Source data
• • • • • • •

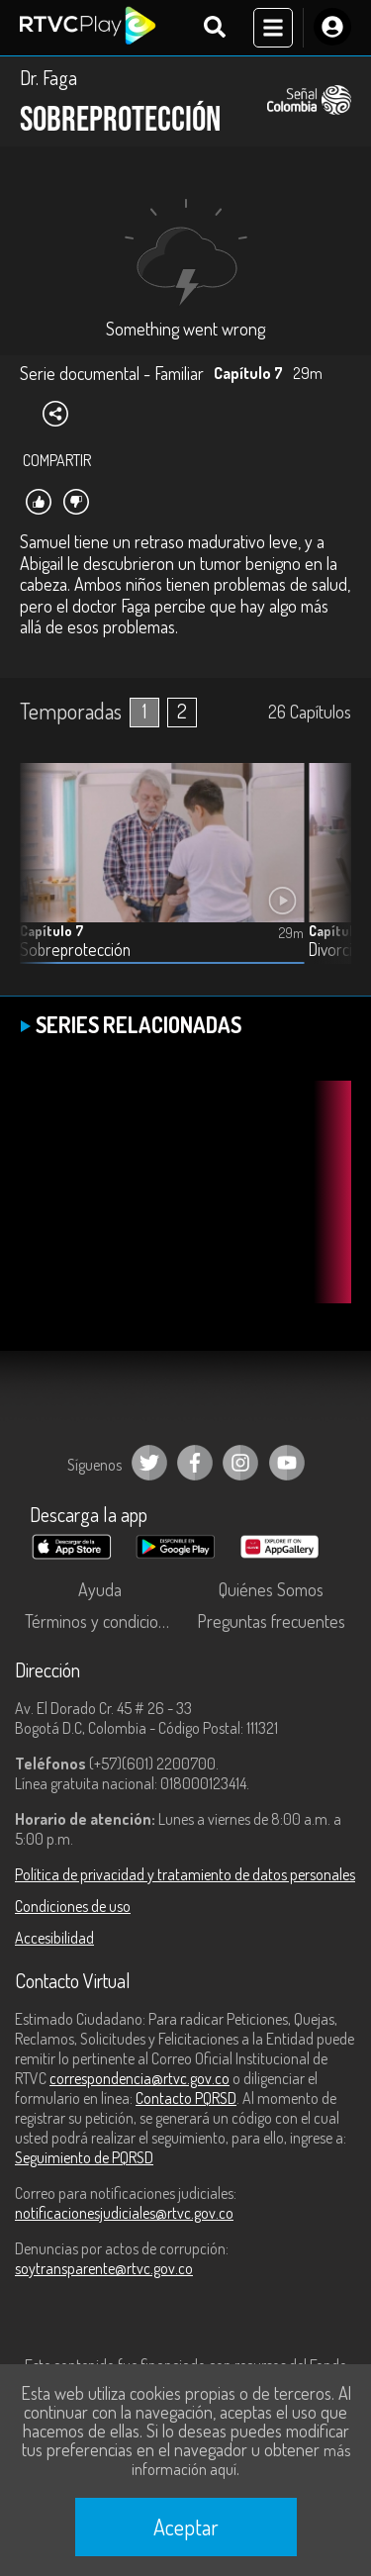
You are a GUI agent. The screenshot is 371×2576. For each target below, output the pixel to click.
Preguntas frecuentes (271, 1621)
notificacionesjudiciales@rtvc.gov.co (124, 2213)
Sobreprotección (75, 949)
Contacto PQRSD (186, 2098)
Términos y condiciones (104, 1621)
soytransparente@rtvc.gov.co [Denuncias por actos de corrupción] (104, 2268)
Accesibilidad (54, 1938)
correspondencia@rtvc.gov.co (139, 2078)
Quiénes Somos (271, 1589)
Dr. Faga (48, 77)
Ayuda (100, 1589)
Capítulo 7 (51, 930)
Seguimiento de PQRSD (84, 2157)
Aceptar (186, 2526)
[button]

• • • • • • •

- **What you should do**: Give every record again without changing a word. Exclude the pictures.

- **Answer area**:
You are a GUI agent. The screenshot is 371×2576. For each target below, output the pixel to click.
Preguntas frecuentes (271, 1621)
notificacionesjudiciales@rtvc.gov.co (124, 2213)
Sobreprotección (75, 949)
Contacto PQRSD (186, 2098)
Términos y condiciones (104, 1621)
soytransparente@rtvc.gov.co [Denuncias por actos de corrupción] (104, 2268)
Accesibilidad (54, 1938)
correspondencia@rtvc.gov.co (139, 2078)
Quiénes Somos (271, 1589)
Dr. Faga (48, 77)
Ayuda (100, 1589)
Capítulo 7 (51, 930)
Seguimiento de PQRSD (84, 2157)
Aceptar (186, 2526)
[button]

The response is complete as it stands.